Y las horas pasaron. Entre murgas y comparsas. A eso de las once Anita tenía hambre, y ante la ausencia de Pedro, que ya no estaba siquiera al alcance de la vista, Nicola propuso ir al Círculo Devoto, uno de los clubs sociales más conocidos del barrio, en donde esa noche servían un “puchero popular” a precio muy accesible. En el club Nicola se encontró con el resto de los literatos, quienes recibieron a la pareja improvisada con una gran sonrisa, aunque con poca sorpresa. Ante la explicación de la desaparición de Pedro, el grupo se sentó en una mesa a comer el “puchero popular” y beber vino tinto de damajuana, en compañía de un trío de músicos que animaban la velada con unos valsecitos tangueros.
—¿Bailás? —preguntó Nicola a Anita al finalizar la cena—. No soy el mejor bailarín de tango, pero algo he aprendido.
—Yo tampoco soy gran bailarina, así que creo que haremos un buen dúo, —dijo Anita entre risas, y salieron a la pista de baile.
Se divirtieron. Claramente no eran los mejores bailarines, pero estaban muy a gusto, y bailaron un tema tras otro. En las pausas entre bloques de baile, se quedaban de pie en la pista, hablando, hasta que comenzaba el próximo bloque, y seguían bailando. A los valsecitos le siguió la milonga, y después un set de rock. Al cabo de un buen rato de baile, Nicola y Anita volvieron a la mesa, que ya estaba muy animada entre risas y voces altas, de los literatos y otras jóvenes que claramente se conocían y mantenían un ritmo de conversación intenso y comprometido, con algunas ligerezas pero siempre hablando de cosas importantes, incluso entre carcajadas y bromas cruzadas.
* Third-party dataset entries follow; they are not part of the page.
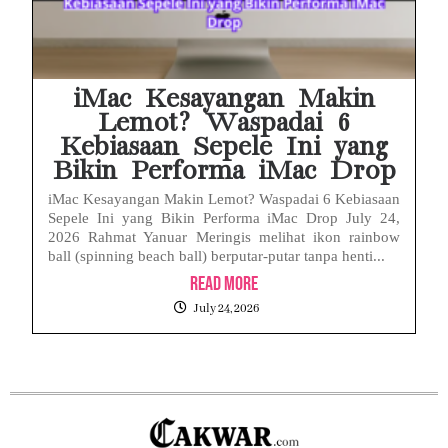
iMac Kesayangan Makin
Lemot? Waspadai 6
Kebiasaan Sepele Ini yang
Bikin Performa iMac Drop
iMac Kesayangan Makin Lemot? Waspadai 6 Kebiasaan
Sepele Ini yang Bikin Performa iMac Drop July 24,
2026 Rahmat Yanuar Meringis melihat ikon rainbow
ball (spinning beach ball) berputar-putar tanpa henti...
Read More
July 24, 2026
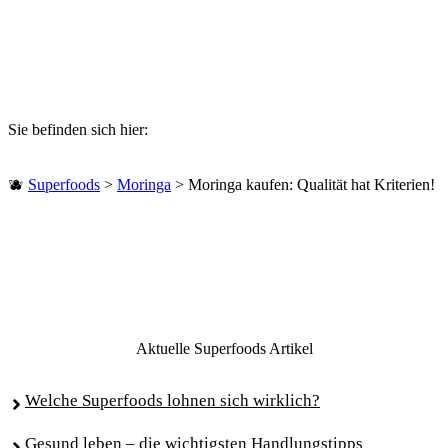
Sie befinden sich hier:
🫐
Superfoods
>
Moringa
>
Moringa kaufen: Qualität hat Kriterien!
Aktuelle Superfoods Artikel
Welche Superfoods lohnen sich wirklich?
Gesund leben – die wichtigsten Handlungstipps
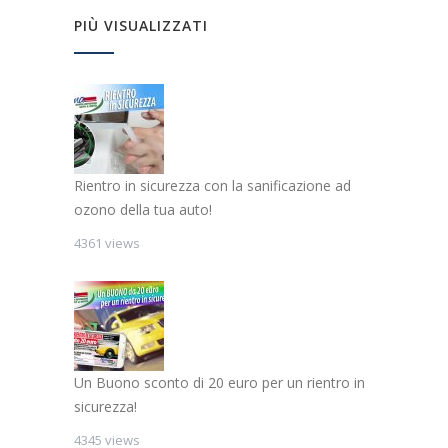
PIÙ VISUALIZZATI
Rientro in sicurezza con la sanificazione ad
ozono della tua auto!
4361 views
Un Buono sconto di 20 euro per un rientro in
sicurezza!
4345 views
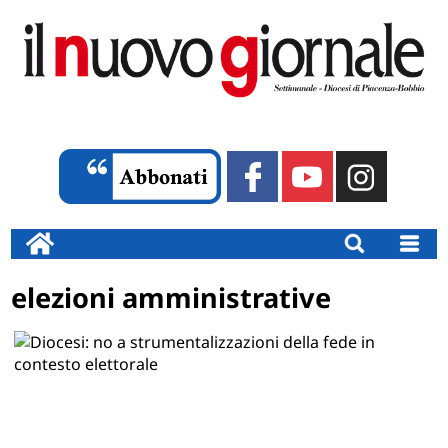
elezioni amministrative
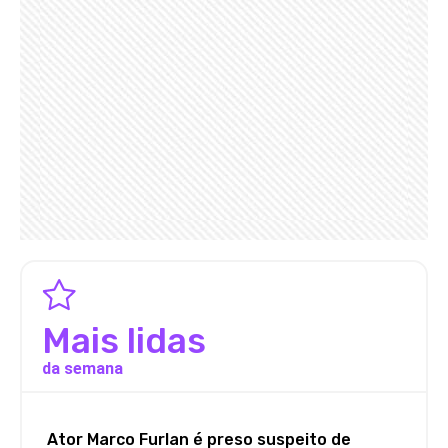
Mais lidas
da semana
Ator Marco Furlan é preso suspeito de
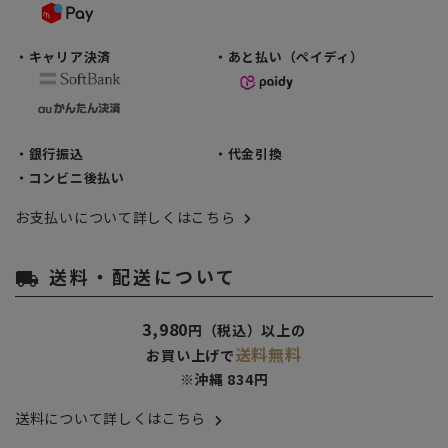
・キャリア決済
・あと払い（ペイディ）
・銀行振込
・代金引換
・コンビニ後払い
お支払いについて詳しくはこちら
送料・配送について
local_shipping
3,980
円（税込）以上の
送料無料
お買い上げで
※沖縄 834円
送料について詳しくはこちら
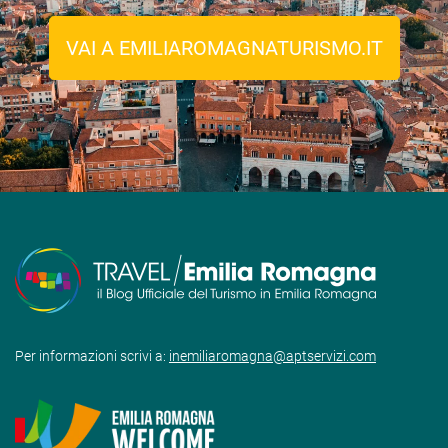
VAI A EMILIAROMAGNATURISMO.IT
Per informazioni scrivi a:
inemiliaromagna@aptservizi.com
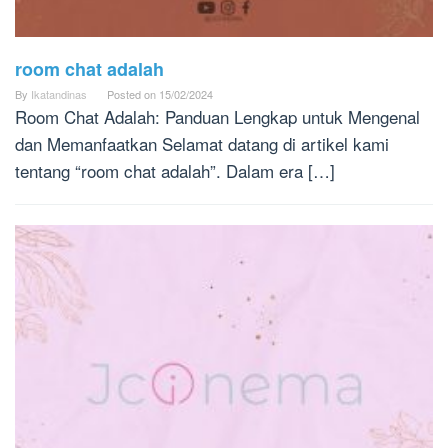
room chat adalah
By
Ikatandinas
Posted on
15/02/2024
Room Chat Adalah: Panduan Lengkap untuk Mengenal
dan Memanfaatkan Selamat datang di artikel kami
tentang “room chat adalah”. Dalam era […]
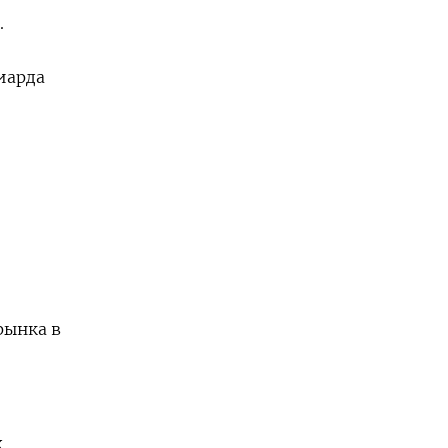
.
иарда
рынка в
х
Anita se sintió como en casa. Desde que había llegado a Buenos Aires, era la primera vez que veía con claridad su vida en la gran ciudad, el tipo de vida que ella quería vivir. Sonrió. En sus fantasías, esa vida había estado acompañada por la versión imaginada que se había hecho de aquel niño Pedro ya adulto. Ahora, en la realidad, no lo veía tan claro. No importaba. Las fantasías podían esperar. O cambiar. O no existir. Lo que importaba era el ahora, y su ahora, francamente, estaba siendo muy entretenido.
—Anita, —sacó Nicola a la joven de su reflexión interna—. Quiero presentarte a Elena, escritora fantástica…se van a entender muy bien, ¡ya verás!
Anita le regaló una sonrisa franca y saludó con un beso a Elena, quien la recibió con ojos alegres e inquisidores.
—Anita, ¿así que venís de Santa Fe? –dijo Elena—. Mi próxima novela transcurre en un pueblito de tu provincia, ¿conocés Chañar Ladeado?
Anita sonrió.
*Propuesta de texto para el taller de Escritura Creativa de Fuentetaja. Ejercicio: trabajo de escenas. 14 de febrero de 2020.